General characteristics
- Class & type: Musica-class cruise ship
- Tonnage: 92,409 GT
- Length: 293.83 m (964 ft 0 in)
- Beam: 32.31 m (106 ft 0 in)
- Decks: 13
- Speed: 23 knots (43 km/h; 26 mph)
- Capacity: 2,550 passengers
- Crew: 987

= MSC Musica =

Musica-class cruise ship

MSC Musica is the first built in 2006 and operated by MSC Cruises. The vessel has 1,268 passenger cabins which can accommodate 2,550 passengers double occupancy, served by approximately 987 crew members.

==History==

===COVID-19 pandemic===
On 9 April 2020, A Tribuna reported that a crew member of MSC Musica had tested positive for COVID-19. The crew member was initially admitted to hospital for emergency care due to anemia and had tested negative for the virus upon admission.
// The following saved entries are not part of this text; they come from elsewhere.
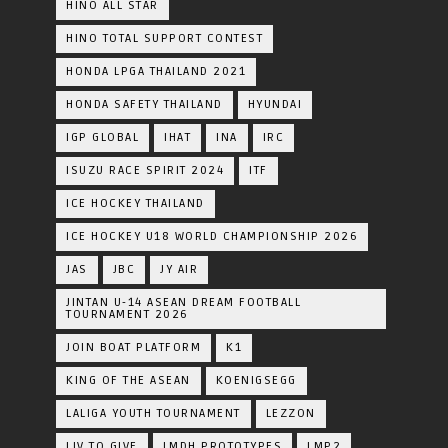
HINO ALL STAR
HINO TOTAL SUPPORT CONTEST
HONDA LPGA THAILAND 2021
HONDA SAFETY THAILAND
HYUNDAI
IGP GLOBAL
IHAT
INA
IRC
ISUZU RACE SPIRIT 2024
ITF
ICE HOCKEY THAILAND
ICE HOCKEY U18 WORLD CHAMPIONSHIP 2026
JAS
JBC
JY AIR
JINTAN U-14 ASEAN DREAM FOOTBALL
TOURNAMENT 2026
JOIN BOAT PLATFORM
K1
KING OF THE ASEAN
KOENIGSEGG
LALIGA YOUTH TOURNAMENT
LEZZON
LIV TO GIVE
LMDH PROTOTYPES
LMP2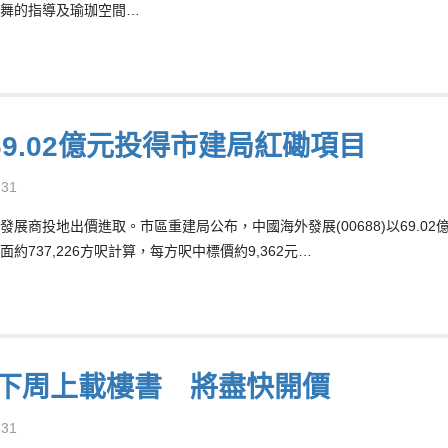
舞的指導及瑜珈空間…
69.02億元投得市建局紅磡項目
-31
發展商投地出價進取。市區重建局公布，中國海外發展(00688)以69.
約737,226方呎計算，每方呎中標價約9,362元…
I下周上載樓書 將盡快開價
-31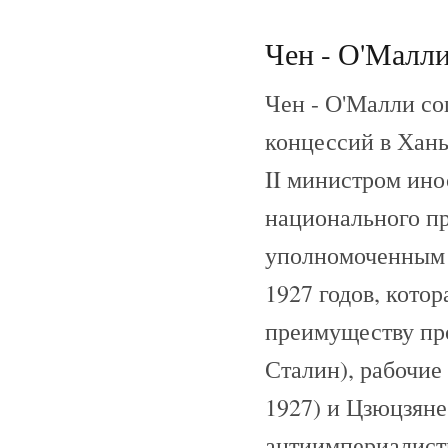
Чен - О'Малли
Чен - О'Малли со
концессий в Хань
II министром ино
национального пр
уполномоченным 
1927 годов, котор
преимуществу про
Сталин), рабочие 
1927) и Цзюцзяне 
антиимпериалист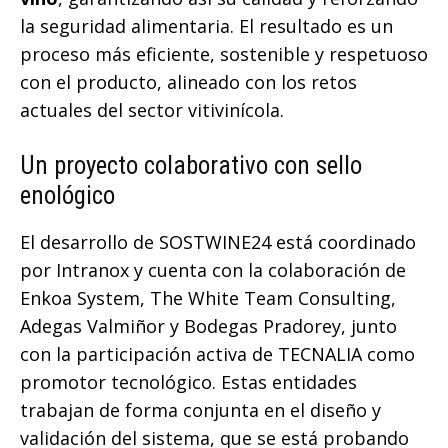
la seguridad alimentaria. El resultado es un
proceso más eficiente, sostenible y respetuoso
con el producto, alineado con los retos
actuales del sector vitivinícola.
Un proyecto colaborativo con sello
enológico
El desarrollo de SOSTWINE24 está coordinado
por Intranox y cuenta con la colaboración de
Enkoa System, The White Team Consulting,
Adegas Valmiñor y Bodegas Pradorey, junto
con la participación activa de TECNALIA como
promotor tecnológico. Estas entidades
trabajan de forma conjunta en el diseño y
validación del sistema, que se está probando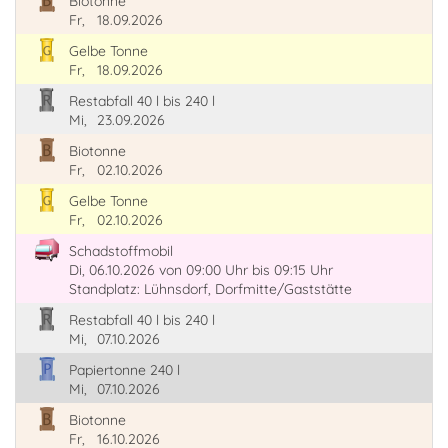
Biotonne
Fr,
18.09.2026
Gelbe Tonne
Fr,
18.09.2026
Restabfall 40 l bis 240 l
Mi,
23.09.2026
Biotonne
Fr,
02.10.2026
Gelbe Tonne
Fr,
02.10.2026
Schadstoffmobil
Di, 06.10.2026
von 09:00 Uhr
bis 09:15 Uhr
Standplatz: Lühnsdorf, Dorfmitte/Gaststätte
Restabfall 40 l bis 240 l
Mi,
07.10.2026
Papiertonne 240 l
Mi,
07.10.2026
Biotonne
Fr,
16.10.2026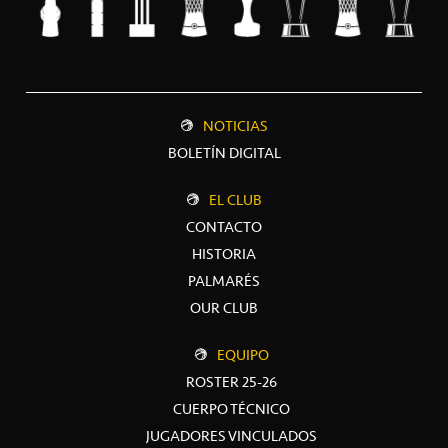
NOTICIAS
BOLETÍN DIGITAL
EL CLUB
CONTACTO
HISTORIA
PALMARÉS
OUR CLUB
EQUIPO
ROSTER 25-26
CUERPO TÉCNICO
JUGADORES VINCULADOS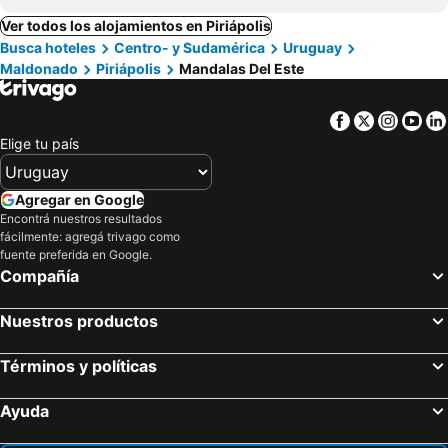
Ver todos los alojamientos en Piriápolis
Busca hoteles
Centro- y Sudamérica
Uruguay
Maldonado
Piriápolis
Mandalas Del Este
Facebook
Twitter
Insta
Yo
Elige tu país
Agregar en Google
Encontrá nuestros resultados
fácilmente: agregá trivago como
fuente preferida en Google.
Compañía
Nuestros productos
Términos y políticas
Ayuda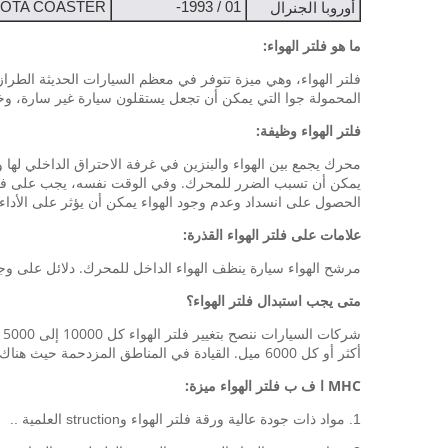
OTA COASTER
01 / 1993-
أوروبا الجنرال
ما هو فلتر الهواء:
فلتر الهواء، وهي ميزة تتوفر في معظم السيارات الحديثة الطراز،
المحمولة جوا التي يمكن أن تجعل يستقلون سيارة غير سارة، و
فلتر الهواء وظيفة:
محرك يجمع بين الهواء والبنزين في غرفة الاحتراق الداخلي لها 
يمكن أن تسبب الضرر للمحرك. وفي الوقت نفسه، يجب على فلتر 
الحصول على انسداد وعدم وجود الهواء يمكن أن يؤثر على الأداء 
علامات على فلتر الهواء القذرة:
مرشح الهواء سيارة ينظف الهواء الداخل للمحرك. دلائل على وجو
متى يجب استبدال فلتر الهواء؟
أكثر أو كل 6000 ميل. القيادة في المناطق المزدحمة حيث هناك حركة المرور الكثيفة، وتحتاج إلى التوقف والبدء في كثير من الأحيان يتطلب منك أيضا إلى استبدال فلتر الهواء عاجلا.
MHC ا ف ب فلتر الهواء ميزة:
1. مواد ذات جودة عالية ورقة فلتر الهواء وstruction العلمية ..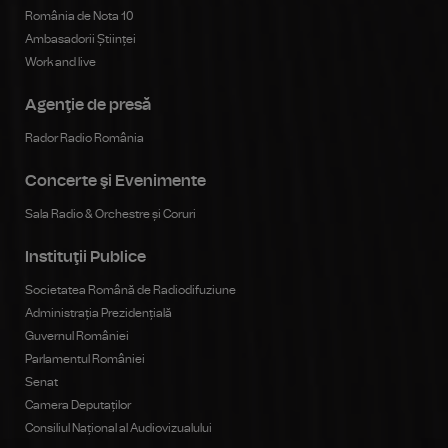
România de Nota 10
Ambasadorii Științei
Work and live
Agenţie de presă
Rador Radio România
Concerte şi Evenimente
Sala Radio & Orchestre și Coruri
Instituţii Publice
Societatea Română de Radiodifuziune
Administrația Prezidențială
Guvernul României
Parlamentul României
Senat
Camera Deputaților
Consiliul Național al Audiovizualului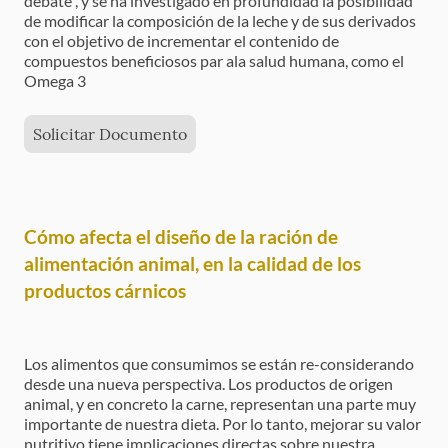
debate , y se ha investigado en profundidad la posibilidad
de modificar la composición de la leche y de sus derivados
con el objetivo de incrementar el contenido de
compuestos beneficiosos par ala salud humana, como el
Omega 3
Solicitar Documento
Cómo afecta el diseño de la ración de
alimentación animal, en la calidad de los
productos cárnicos
Los alimentos que consumimos se están re-considerando
desde una nueva perspectiva. Los productos de origen
animal, y en concreto la carne, representan una parte muy
importante de nuestra dieta. Por lo tanto, mejorar su valor
nutritivo tiene implicaciones directas sobre nuestra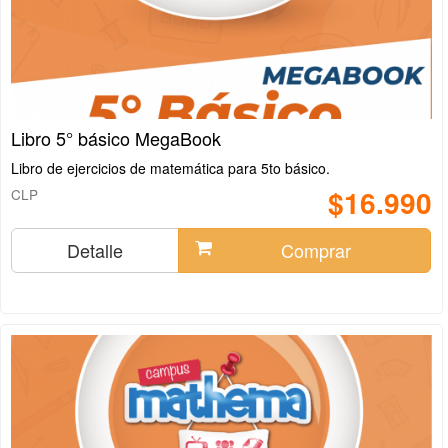
Libro 5° básico MegaBook
Libro de ejercicios de matemática para 5to básico.
$16.990
CLP
Detalle
Comprar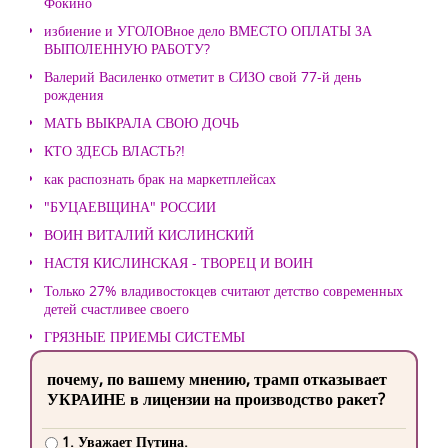
Фокино
избиение и УГОЛОВное дело ВМЕСТО ОПЛАТЫ ЗА
ВЫПОЛЕННУЮ РАБОТУ?
Валерий Василенко отметит в СИЗО свой 77-й день
рождения
МАТЬ ВЫКРАЛА СВОЮ ДОЧЬ
КТО ЗДЕСЬ ВЛАСТЬ?!
как распознать брак на маркетплейсах
"БУЦАЕВЩИНА" РОССИИ
ВОИН ВИТАЛИЙ КИСЛИНСКИЙ
НАСТЯ КИСЛИНСКАЯ - ТВОРЕЦ И ВОИН
Только 27% владивостокцев считают детство современных
детей счастливее своего
ГРЯЗНЫЕ ПРИЕМЫ СИСТЕМЫ
почему, по вашему мнению, трамп отказывает
УКРАИНЕ в лицензии на производство ракет?
1. Уважает Путина.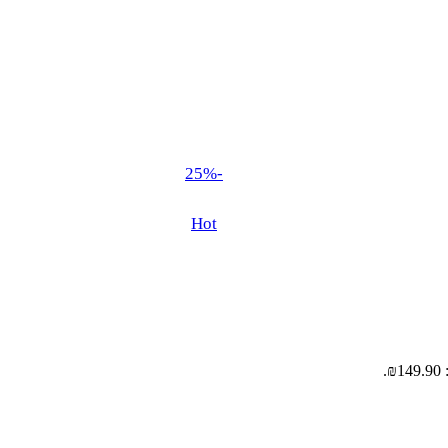
-25%
Hot
.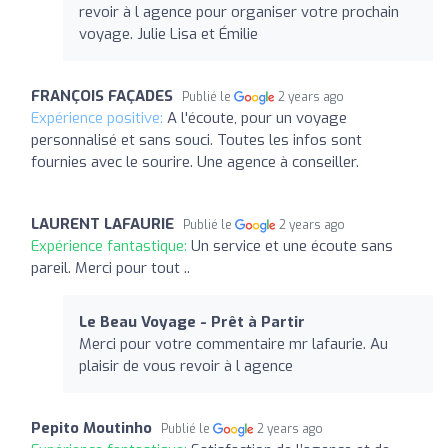
revoir à l agence pour organiser votre prochain
voyage. Julie Lisa et Émilie
FRANÇOIS FAÇADES
Publié le
2 years ago
Expérience positive:
A l'écoute, pour un voyage
personnalisé et sans souci. Toutes les infos sont
fournies avec le sourire. Une agence à conseiller.
LAURENT LAFAURIE
Publié le
2 years ago
Expérience fantastique:
Un service et une écoute sans
pareil. Merci pour tout ..
Le Beau Voyage - Prêt à Partir
Merci pour votre commentaire mr lafaurie. Au
plaisir de vous revoir à l agence
Pepito Moutinho
Publié le
2 years ago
However, when the crew member was scheduled for discharge, another test was performed, which returned positive. It is unclear if the virus was contracted aboard the ship or after disembarkation, but MSC Musica, which had been moored at the Port of Santos, was placed under quarantine as a preventative measure, with the standard 14 days of quarantine beginning on the day the crew member had disembarked.